Partners Group has become a major investor in BlackRock Asia Fund III opportunistic real estate fund, one of Asia’s largest real estate funds.
Partners Group has built up a position in the fund that equals 10 percent of the original $3.9 billion size. The firm purchased interests in the 2008-vintage fund from existing institutional investors over a number of deals and it is understood the latest deal closed earlier this week.
Partners Group declined to comment on the deals.
However the news demonstrates Partners Group’s undiminished appetite for buying into controversial Asian funds. In August, the firm bought 12 percent of the equity in Winnington Capital’s Trophy Property Development fund, a China development-focused fund that went awry shortly after attracting $1 billion in commitments in 2008.
Asia Fund III was initially raised by private equity real estate firm MGPA and BlackRock acquired the fund last year. Asia Fund III provoked criticism for its heavy weighting to Asia Square, a twin tower office development at Marina Bay in Singapore. The property accounted for S$2.97 billion ($2.33 billion; €1.84 billion) of the fund’s capital and today represents approximately 90 percent of its net asset value.
BlackRock could not be reached for comment.
Partners Group is understood to be positioning itself to take advantage of the fund’s liquidation, which is expected to occur in 2017. Although it’s considered unlikely that Asia Fund III will achieve an internal rate of return of 20 percent IRR and an equity multiple of 2x, (which is generally expected for real estate opportunity funds), it is expected to perform well relative to its vintage.

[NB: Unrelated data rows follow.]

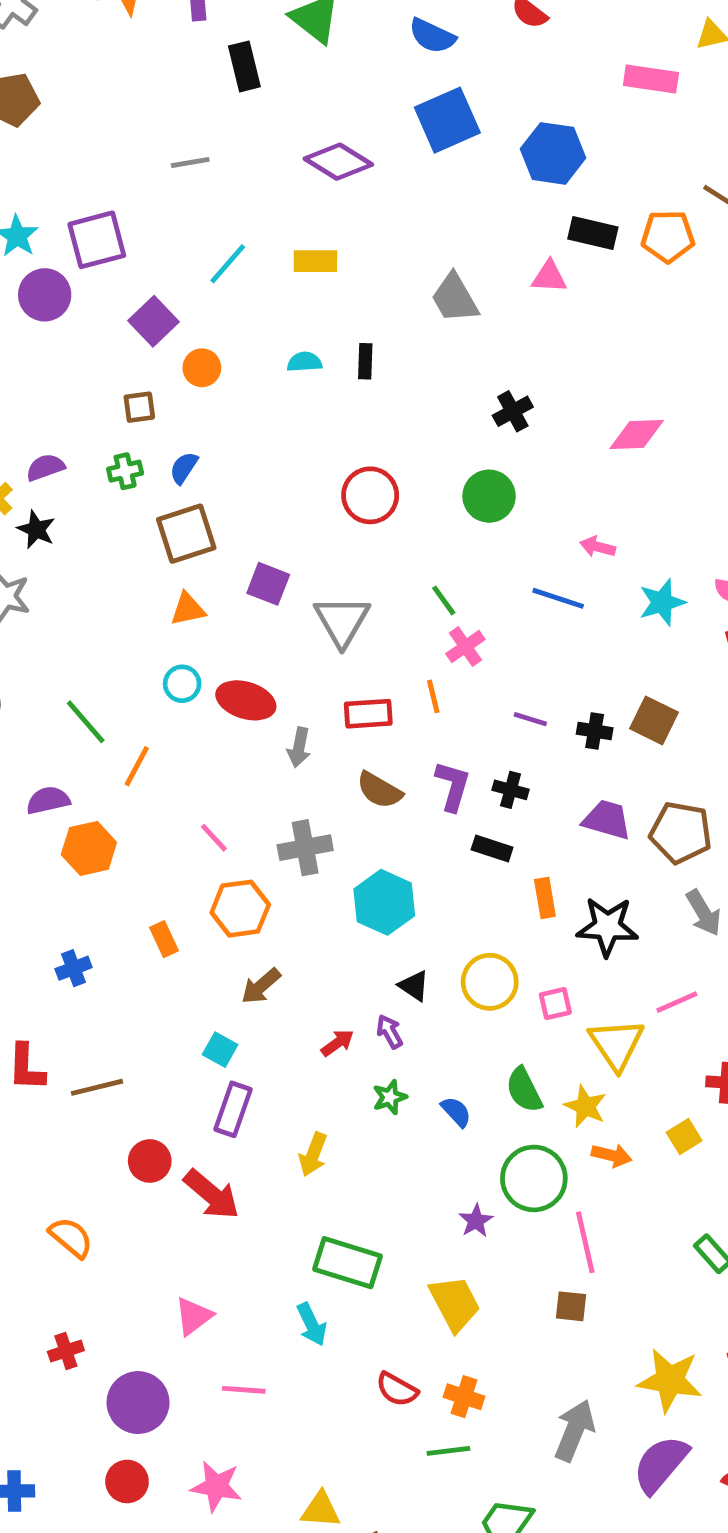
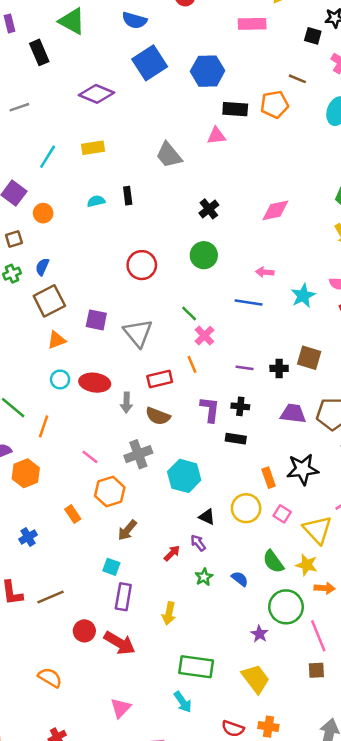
brown semicircle: (379, 790) -> (158, 416), moved
orange rectangle: (545, 898) -> (269, 478), moved
pink square: (555, 1004) -> (282, 514), turned -36

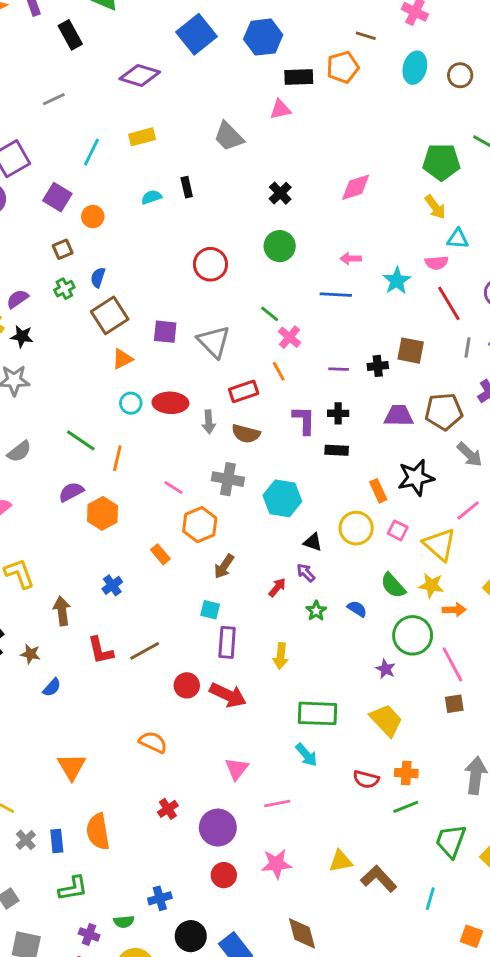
gray cross: (138, 454) -> (228, 479), turned 36

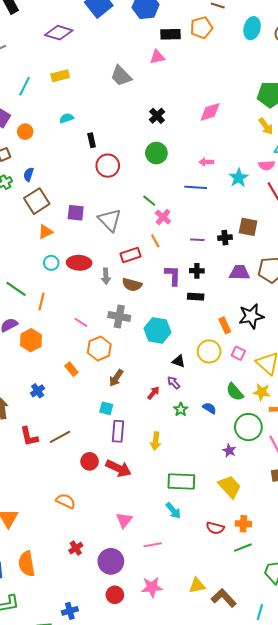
black rectangle: (187, 187) -> (92, 140), moved

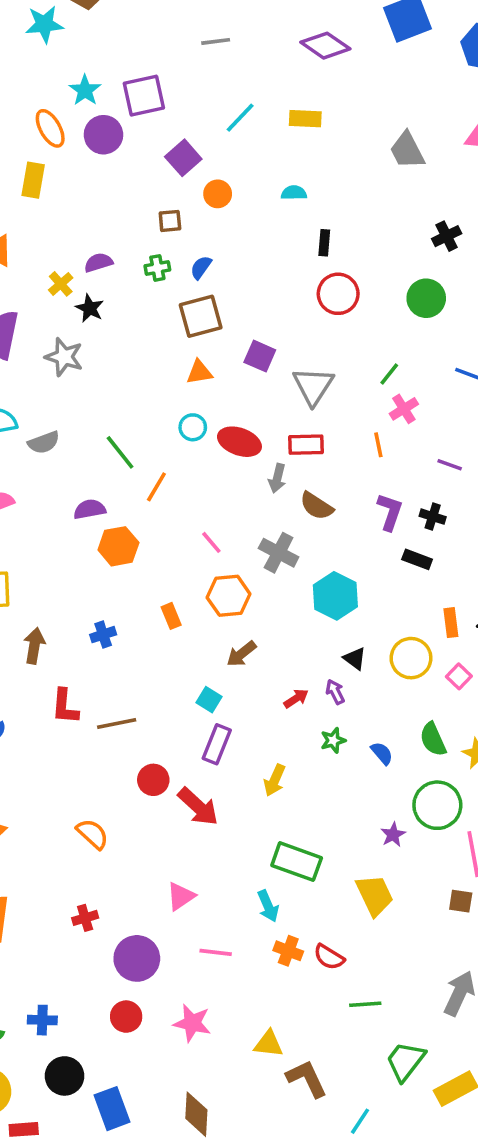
green line: (149, 201) -> (389, 374), turned 72
red rectangle: (131, 255) -> (306, 445), moved
orange cross: (243, 524) -> (288, 951), moved

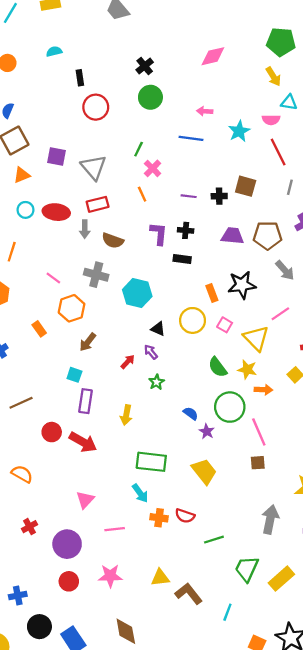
black cross: (447, 236) -> (145, 66), moved
blue semicircle: (382, 753) -> (191, 413), moved

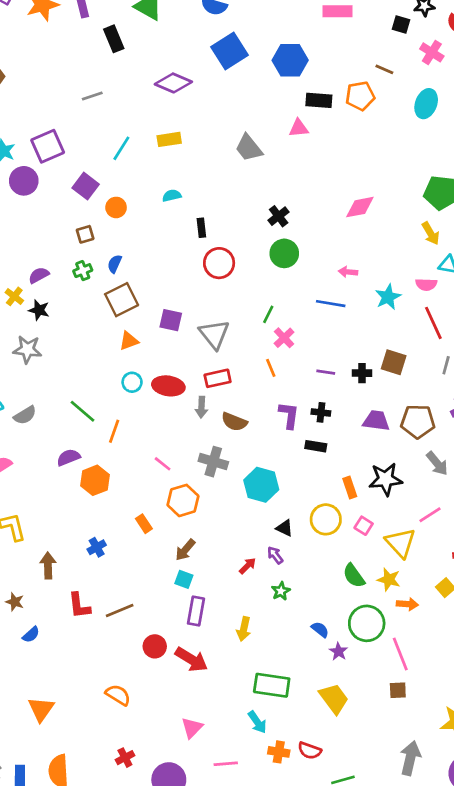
brown arrow: (88, 342) -> (185, 550), moved

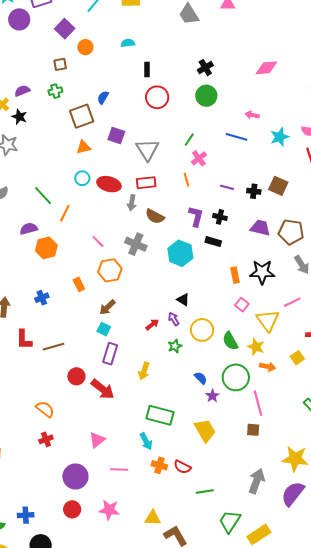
blue semicircle: (115, 264) -> (103, 97), moved
cyan hexagon: (261, 485) -> (180, 253), moved
yellow circle: (326, 519) -> (202, 330), moved
red cross: (125, 758) -> (46, 439), moved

Like some of its peers, the fund’s initial investment period was extended to ensure it could put unspent capital to work in an improving market. While such an extension of the fund’s life would have impacted its IRR, it is nonetheless expected to generate an attractive equity multiple, possibly as high as 1.8x, one source familiar with the matter said.
“For the bigger investors, that won’t be a problem,” the source said. “In comparison to other funds of that vintage that would have lost equity, while this has taken a lot longer, it’s still a nice equity multiple. For its vintage, the fund might actually be pretty good.”

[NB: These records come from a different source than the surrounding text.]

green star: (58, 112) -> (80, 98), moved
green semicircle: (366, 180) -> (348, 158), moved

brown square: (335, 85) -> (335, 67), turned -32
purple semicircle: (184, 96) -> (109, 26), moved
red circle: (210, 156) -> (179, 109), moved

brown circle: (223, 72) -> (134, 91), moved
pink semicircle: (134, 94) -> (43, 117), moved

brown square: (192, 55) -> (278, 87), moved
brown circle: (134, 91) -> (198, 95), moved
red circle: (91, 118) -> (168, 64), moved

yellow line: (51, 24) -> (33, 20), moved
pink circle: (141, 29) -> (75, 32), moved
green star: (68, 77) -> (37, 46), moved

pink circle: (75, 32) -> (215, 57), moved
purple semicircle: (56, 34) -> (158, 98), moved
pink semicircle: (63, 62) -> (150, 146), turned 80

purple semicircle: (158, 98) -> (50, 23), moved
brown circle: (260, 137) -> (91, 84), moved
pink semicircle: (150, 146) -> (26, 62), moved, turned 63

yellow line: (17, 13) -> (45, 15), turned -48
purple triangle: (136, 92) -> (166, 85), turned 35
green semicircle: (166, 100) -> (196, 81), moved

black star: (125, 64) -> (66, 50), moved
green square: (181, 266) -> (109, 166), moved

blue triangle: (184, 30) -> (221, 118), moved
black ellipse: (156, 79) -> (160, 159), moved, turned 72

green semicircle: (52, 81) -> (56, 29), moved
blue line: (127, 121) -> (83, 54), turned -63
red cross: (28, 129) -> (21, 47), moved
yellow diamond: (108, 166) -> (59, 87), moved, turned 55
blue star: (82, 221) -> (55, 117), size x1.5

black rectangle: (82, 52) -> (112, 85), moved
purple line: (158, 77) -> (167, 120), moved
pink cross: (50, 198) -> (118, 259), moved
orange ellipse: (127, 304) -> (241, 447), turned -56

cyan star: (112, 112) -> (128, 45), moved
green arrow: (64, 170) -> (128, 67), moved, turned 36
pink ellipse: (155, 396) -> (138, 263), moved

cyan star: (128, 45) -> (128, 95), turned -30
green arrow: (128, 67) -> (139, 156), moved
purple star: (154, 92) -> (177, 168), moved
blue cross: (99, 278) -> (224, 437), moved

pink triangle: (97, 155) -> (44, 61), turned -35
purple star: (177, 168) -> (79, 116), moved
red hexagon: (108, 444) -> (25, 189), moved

It is understood that the Partners Group purchases have been executed at a variety of discounts to NAV, from between 25 percent to 30 percent on at least one occasion, 7 percent on another and at par on another.
On the deal struck at par, one said: “They already had a position in the fund and I think they’ve been averaging in. There was a call that the Singapore office market is bottoming out and would take off from last year. There have been some really big discounts for this fund. Gradually, however, they’ve been dwindling away.”
Partners Group closed its second global real estate secondaries fund Wednesday. The firm broke its own capital raising record, attracting $1.95 billion of equity commitments from investors. The fund has already began investing, but it is unclear whether that includes the investment in BlackRock Asia Fund III.